**Your instructions**
Starting at the line below holding "últimas noticias" and stopping at the line holding "Avanzar, no volver al pasado", print every line exactly, both ends included, and leave the rest out.

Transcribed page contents
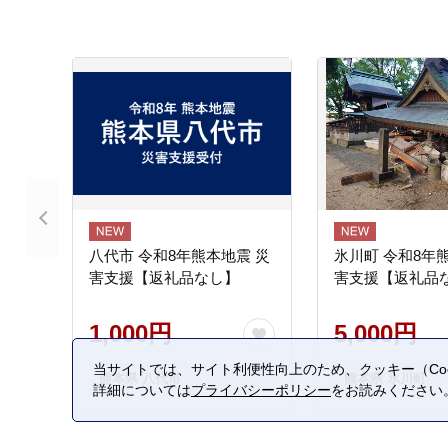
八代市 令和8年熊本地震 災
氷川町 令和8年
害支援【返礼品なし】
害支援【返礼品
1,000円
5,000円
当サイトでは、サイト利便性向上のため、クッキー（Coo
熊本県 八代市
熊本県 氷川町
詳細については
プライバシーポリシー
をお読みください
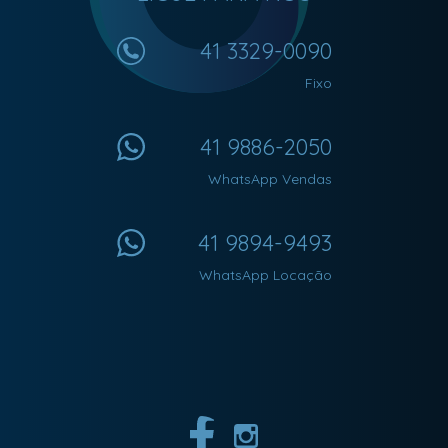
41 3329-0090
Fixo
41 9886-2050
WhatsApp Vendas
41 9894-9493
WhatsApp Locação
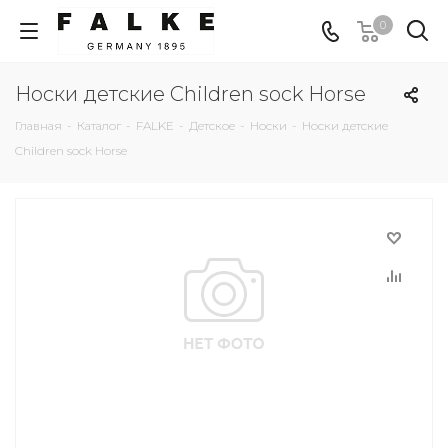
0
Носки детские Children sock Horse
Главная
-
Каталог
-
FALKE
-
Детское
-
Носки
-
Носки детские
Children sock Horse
==
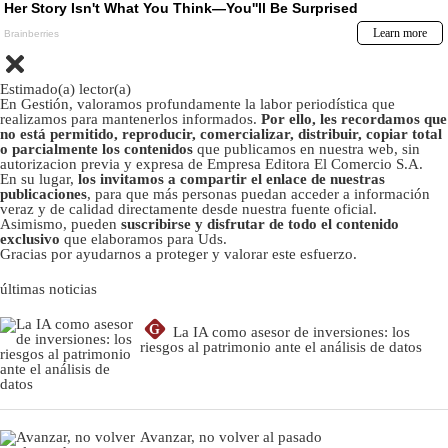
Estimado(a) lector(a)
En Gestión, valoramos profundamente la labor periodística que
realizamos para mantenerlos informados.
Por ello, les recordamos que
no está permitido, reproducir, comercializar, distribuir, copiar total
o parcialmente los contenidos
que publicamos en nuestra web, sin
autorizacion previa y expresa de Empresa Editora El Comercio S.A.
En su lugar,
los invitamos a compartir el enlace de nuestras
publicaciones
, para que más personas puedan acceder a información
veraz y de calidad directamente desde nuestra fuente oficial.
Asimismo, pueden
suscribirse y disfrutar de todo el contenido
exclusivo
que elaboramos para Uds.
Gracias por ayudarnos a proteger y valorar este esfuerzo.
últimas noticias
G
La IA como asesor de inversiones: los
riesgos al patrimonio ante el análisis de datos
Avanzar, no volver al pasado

**Result below**
últimas noticias
G
La IA como asesor de inversiones: los
riesgos al patrimonio ante el análisis de datos
Avanzar, no volver al pasado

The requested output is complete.